◆ Task to complete
Filter the records below and copy every line containing the word "axis".

*** Opening Data ***

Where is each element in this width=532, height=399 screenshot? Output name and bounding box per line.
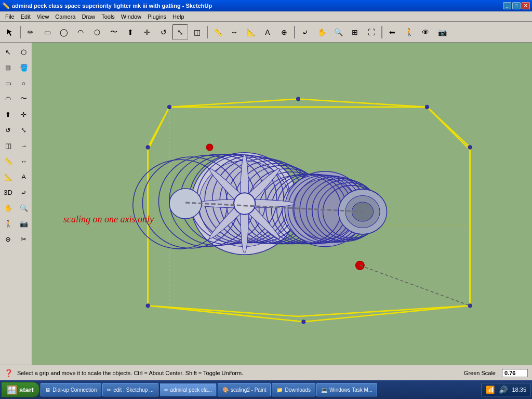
left-axes[interactable]: ⊕ [1, 232, 16, 246]
svg-point-55 [146, 145, 150, 149]
toolbar-push-pull-tool[interactable]: ⬆ [123, 24, 138, 40]
toolbar-select[interactable] [2, 24, 18, 40]
annotation-text: scaling on one axis only [63, 214, 154, 225]
svg-point-50 [234, 193, 255, 214]
left-rect[interactable]: ▭ [1, 76, 16, 90]
dialup-icon: 🖥 [45, 387, 50, 393]
toolbar-arc-tool[interactable]: ◠ [73, 24, 88, 40]
scaling-label: scaling2 - Paint [231, 387, 266, 393]
left-prot[interactable]: 📐 [1, 169, 16, 184]
menu-item-tools[interactable]: Tools [98, 12, 118, 21]
left-arc[interactable]: ◠ [1, 91, 16, 106]
left-eraser[interactable]: ⊟ [1, 60, 16, 75]
toolbar-sep-1 [20, 26, 21, 38]
canvas-area[interactable]: scaling on one axis only [32, 43, 532, 365]
toolbar-zoom-btn[interactable]: 🔍 [330, 24, 346, 40]
left-pair: ↖⬡ [1, 45, 31, 59]
toolbar-zoom-ext-btn[interactable]: ⛶ [364, 24, 379, 40]
toolbar-rotate-tool[interactable]: ↺ [156, 24, 171, 40]
toolbar-orbit-btn[interactable]: ⤾ [297, 24, 313, 40]
svg-point-61 [296, 97, 300, 101]
toolbar-scale-btn[interactable]: ⤡ [172, 24, 188, 40]
toolbar-protractor-btn[interactable]: 📐 [243, 24, 259, 40]
taskbar-item-taskmgr[interactable]: 💻 Windows Task M... [316, 383, 377, 396]
left-circle[interactable]: ○ [17, 76, 31, 90]
toolbar-walkthrough-btn[interactable]: 🚶 [401, 24, 417, 40]
left-pair: ⊕✂ [1, 232, 31, 246]
left-follow[interactable]: → [17, 138, 31, 153]
svg-line-7 [148, 107, 169, 148]
downloads-icon: 📁 [276, 387, 283, 393]
left-walk[interactable]: 🚶 [1, 216, 16, 231]
left-tape[interactable]: 📏 [1, 154, 16, 168]
toolbar-rectangle-tool[interactable]: ▭ [39, 24, 55, 40]
menu-item-edit[interactable]: Edit [18, 12, 34, 21]
svg-point-53 [356, 261, 365, 270]
menu-item-file[interactable]: File [2, 12, 18, 21]
taskbar-item-edit[interactable]: ✏ edit : Sketchup ... [102, 383, 158, 396]
menu-item-draw[interactable]: Draw [78, 12, 98, 21]
start-button[interactable]: 🪟 start [1, 382, 39, 397]
toolbar-offset-tool[interactable]: ◫ [189, 24, 205, 40]
toolbar-pencil[interactable]: ✏ [23, 24, 38, 40]
menu-item-view[interactable]: View [34, 12, 52, 21]
menu-item-plugins[interactable]: Plugins [144, 12, 169, 21]
taskmgr-label: Windows Task M... [329, 387, 373, 393]
left-pair: 📏↔ [1, 154, 31, 168]
dialup-label: Dial-up Connection [52, 387, 97, 393]
downloads-label: Downloads [285, 387, 310, 393]
toolbar-pan-btn[interactable]: ✋ [314, 24, 329, 40]
left-cam[interactable]: 📷 [17, 216, 31, 231]
left-orbit[interactable]: ⤾ [17, 185, 31, 200]
toolbar-tape-tool[interactable]: 📏 [210, 24, 225, 40]
svg-point-56 [167, 105, 171, 109]
left-3d-select[interactable]: ⬡ [17, 45, 31, 59]
taskbar-item-admiral[interactable]: ✏ admiral peck cla... [159, 383, 217, 396]
left-text[interactable]: A [17, 169, 31, 184]
toolbar-polygon-tool[interactable]: ⬡ [89, 24, 105, 40]
svg-point-58 [468, 303, 472, 308]
toolbar-axes-btn[interactable]: ⊕ [276, 24, 292, 40]
system-tray: 📶 🔊 18:35 [481, 383, 531, 396]
taskbar: 🪟 start 🖥 Dial-up Connection ✏ edit : Sk… [0, 380, 532, 399]
left-3dtext[interactable]: 3D [1, 185, 16, 200]
minimize-button[interactable]: _ [503, 2, 511, 9]
left-scale[interactable]: ⤡ [17, 123, 31, 137]
menu-item-window[interactable]: Window [118, 12, 144, 21]
tray-volume-icon: 🔊 [499, 385, 508, 394]
left-dim[interactable]: ↔ [17, 154, 31, 168]
toolbar-cam-pos-btn[interactable]: 📷 [434, 24, 450, 40]
left-select[interactable]: ↖ [1, 45, 16, 59]
left-toolbar: ↖⬡⊟🪣▭○◠〜⬆✛↺⤡◫→📏↔📐A3D⤾✋🔍🚶📷⊕✂ [0, 43, 32, 365]
left-offset[interactable]: ◫ [1, 138, 16, 153]
toolbar-look-btn[interactable]: 👁 [418, 24, 433, 40]
svg-point-57 [468, 145, 472, 149]
maximize-button[interactable]: □ [512, 2, 521, 9]
left-paint[interactable]: 🪣 [17, 60, 31, 75]
toolbar-freehand-tool[interactable]: 〜 [106, 24, 122, 40]
main-area: ↖⬡⊟🪣▭○◠〜⬆✛↺⤡◫→📏↔📐A3D⤾✋🔍🚶📷⊕✂ [0, 43, 532, 365]
left-rotate[interactable]: ↺ [1, 123, 16, 137]
taskbar-item-scaling[interactable]: 🎨 scaling2 - Paint [218, 383, 271, 396]
toolbar-circle-tool[interactable]: ◯ [56, 24, 72, 40]
taskmgr-icon: 💻 [321, 387, 327, 393]
toolbar-text-btn[interactable]: A [260, 24, 275, 40]
menu-item-camera[interactable]: Camera [52, 12, 78, 21]
toolbar: ✏▭◯◠⬡〜⬆✛↺⤡◫📏↔📐A⊕⤾✋🔍⊞⛶⬅🚶👁📷 [0, 22, 532, 43]
taskbar-item-dialup[interactable]: 🖥 Dial-up Connection [41, 383, 101, 396]
toolbar-zoom-window-btn[interactable]: ⊞ [347, 24, 363, 40]
toolbar-dim-tool[interactable]: ↔ [227, 24, 242, 40]
toolbar-move-tool[interactable]: ✛ [139, 24, 155, 40]
left-move[interactable]: ✛ [17, 107, 31, 122]
toolbar-sep [294, 26, 295, 38]
close-button[interactable]: ✕ [522, 2, 530, 9]
left-section[interactable]: ✂ [17, 232, 31, 246]
left-free[interactable]: 〜 [17, 91, 31, 106]
menu-item-help[interactable]: Help [169, 12, 188, 21]
taskbar-item-downloads[interactable]: 📁 Downloads [272, 383, 315, 396]
toolbar-prev-view-btn[interactable]: ⬅ [384, 24, 400, 40]
left-pan[interactable]: ✋ [1, 201, 16, 215]
left-push[interactable]: ⬆ [1, 107, 16, 122]
help-icon: ❓ [4, 369, 13, 377]
left-zoom[interactable]: 🔍 [17, 201, 31, 215]
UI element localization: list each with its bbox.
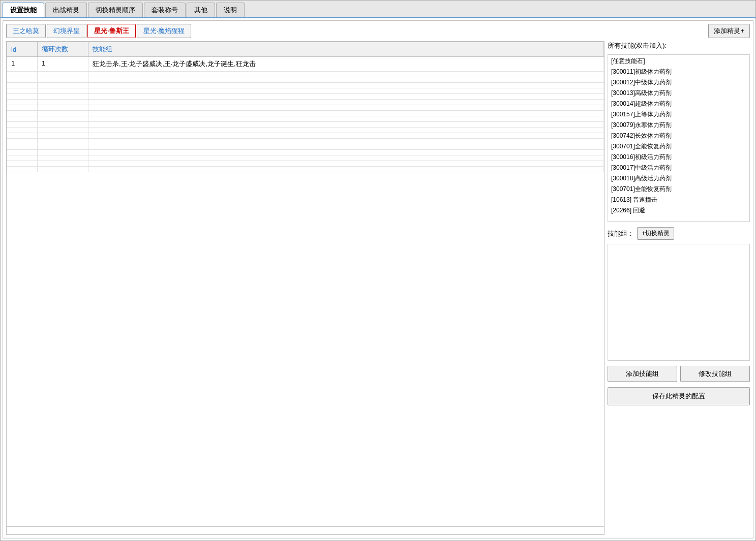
- table-row[interactable]: [7, 72, 604, 77]
- skill-table-panel: id 循环次数 技能组 1 1 狂龙击杀,王·龙子盛威决,王·龙子盛威决,龙子诞…: [6, 41, 604, 535]
- tab-description[interactable]: 说明: [216, 3, 245, 17]
- skill-item-7[interactable]: [300742]长效体力药剂: [608, 131, 749, 141]
- tab-set-skills[interactable]: 设置技能: [3, 3, 44, 17]
- skill-group-row: 技能组： +切换精灵: [608, 227, 750, 240]
- all-skills-label: 所有技能(双击加入):: [608, 41, 750, 50]
- table-row[interactable]: [7, 77, 604, 83]
- cell-id: 1: [7, 57, 38, 72]
- top-tab-bar: 设置技能 出战精灵 切换精灵顺序 套装称号 其他 说明: [1, 1, 755, 18]
- tab-switch-order[interactable]: 切换精灵顺序: [88, 3, 143, 17]
- right-panel: 所有技能(双击加入): [任意技能石] [300011]初级体力药剂 [3000…: [608, 41, 750, 535]
- cell-loop: 1: [38, 57, 88, 72]
- add-skill-group-button[interactable]: 添加技能组: [608, 366, 677, 382]
- edit-skill-group-button[interactable]: 修改技能组: [680, 366, 750, 382]
- col-header-skills: 技能组: [88, 42, 604, 57]
- skill-item-2[interactable]: [300012]中级体力药剂: [608, 77, 749, 88]
- table-row[interactable]: [7, 122, 604, 128]
- table-wrapper[interactable]: id 循环次数 技能组 1 1 狂龙击杀,王·龙子盛威决,王·龙子盛威决,龙子诞…: [7, 42, 604, 526]
- table-row[interactable]: [7, 116, 604, 122]
- table-row[interactable]: [7, 111, 604, 116]
- skill-item-6[interactable]: [300079]永寒体力药剂: [608, 120, 749, 131]
- table-row[interactable]: [7, 161, 604, 167]
- skill-item-8[interactable]: [300701]全能恢复药剂: [608, 141, 749, 152]
- app-container: 设置技能 出战精灵 切换精灵顺序 套装称号 其他 说明 王之哈莫 幻境界皇 星光…: [0, 0, 756, 541]
- table-row[interactable]: [7, 94, 604, 100]
- table-row[interactable]: [7, 105, 604, 111]
- spirit-tab-bar: 王之哈莫 幻境界皇 星光·鲁斯王 星光·魔焰猩猩 添加精灵+: [6, 24, 750, 38]
- skill-item-3[interactable]: [300013]高级体力药剂: [608, 88, 749, 99]
- table-row[interactable]: [7, 150, 604, 155]
- two-col-layout: id 循环次数 技能组 1 1 狂龙击杀,王·龙子盛威决,王·龙子盛威决,龙子诞…: [6, 41, 750, 535]
- tab-other[interactable]: 其他: [187, 3, 215, 17]
- skill-item-14[interactable]: [20266] 回避: [608, 205, 749, 216]
- skill-table: id 循环次数 技能组 1 1 狂龙击杀,王·龙子盛威决,王·龙子盛威决,龙子诞…: [7, 42, 604, 172]
- tab-battle-spirit[interactable]: 出战精灵: [45, 3, 87, 17]
- add-spirit-button[interactable]: 添加精灵+: [708, 24, 750, 38]
- switch-spirit-button[interactable]: +切换精灵: [637, 227, 674, 240]
- table-row[interactable]: [7, 100, 604, 105]
- action-buttons-row: 添加技能组 修改技能组: [608, 366, 750, 382]
- spirit-tab-xingguang-mohuan[interactable]: 星光·魔焰猩猩: [137, 24, 192, 38]
- col-header-id: id: [7, 42, 38, 57]
- save-config-button[interactable]: 保存此精灵的配置: [608, 387, 750, 405]
- table-row[interactable]: [7, 139, 604, 144]
- skill-group-textarea[interactable]: [608, 244, 750, 361]
- cell-skills: 狂龙击杀,王·龙子盛威决,王·龙子盛威决,龙子诞生,狂龙击: [88, 57, 604, 72]
- tab-suit-title[interactable]: 套装称号: [144, 3, 186, 17]
- spirit-tab-xingguang-luosiwa[interactable]: 星光·鲁斯王: [87, 24, 136, 38]
- table-row[interactable]: [7, 128, 604, 133]
- skill-item-10[interactable]: [300017]中级活力药剂: [608, 163, 749, 173]
- skill-item-5[interactable]: [300157]上等体力药剂: [608, 109, 749, 120]
- table-row[interactable]: 1 1 狂龙击杀,王·龙子盛威决,王·龙子盛威决,龙子诞生,狂龙击: [7, 57, 604, 72]
- skill-item-0[interactable]: [任意技能石]: [608, 56, 749, 67]
- skill-item-11[interactable]: [300018]高级活力药剂: [608, 173, 749, 184]
- table-row[interactable]: [7, 144, 604, 150]
- skill-item-13[interactable]: [10613] 音速撞击: [608, 195, 749, 205]
- skill-item-4[interactable]: [300014]超级体力药剂: [608, 99, 749, 109]
- table-row[interactable]: [7, 88, 604, 94]
- table-row[interactable]: [7, 167, 604, 172]
- spirit-tab-huanjing-jihuang[interactable]: 幻境界皇: [47, 24, 86, 38]
- skill-item-12[interactable]: [300701]全能恢复药剂: [608, 184, 749, 195]
- skill-group-label: 技能组：: [608, 229, 634, 238]
- main-content: 王之哈莫 幻境界皇 星光·鲁斯王 星光·魔焰猩猩 添加精灵+ id 循环次数 技…: [3, 20, 753, 538]
- spirit-tab-wang-hamo[interactable]: 王之哈莫: [6, 24, 46, 38]
- skill-item-1[interactable]: [300011]初级体力药剂: [608, 67, 749, 77]
- all-skills-list[interactable]: [任意技能石] [300011]初级体力药剂 [300012]中级体力药剂 [3…: [608, 54, 750, 222]
- horizontal-scrollbar[interactable]: [7, 526, 604, 534]
- table-row[interactable]: [7, 83, 604, 88]
- table-row[interactable]: [7, 155, 604, 161]
- table-row[interactable]: [7, 133, 604, 139]
- skill-item-9[interactable]: [300016]初级活力药剂: [608, 152, 749, 163]
- col-header-loop: 循环次数: [38, 42, 88, 57]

*** Closing Data ***

◆ Result for this exercise
annotation-text: scaling on one axis only [63, 214, 154, 225]
canvas-area[interactable]: scaling on one axis only [32, 43, 532, 365]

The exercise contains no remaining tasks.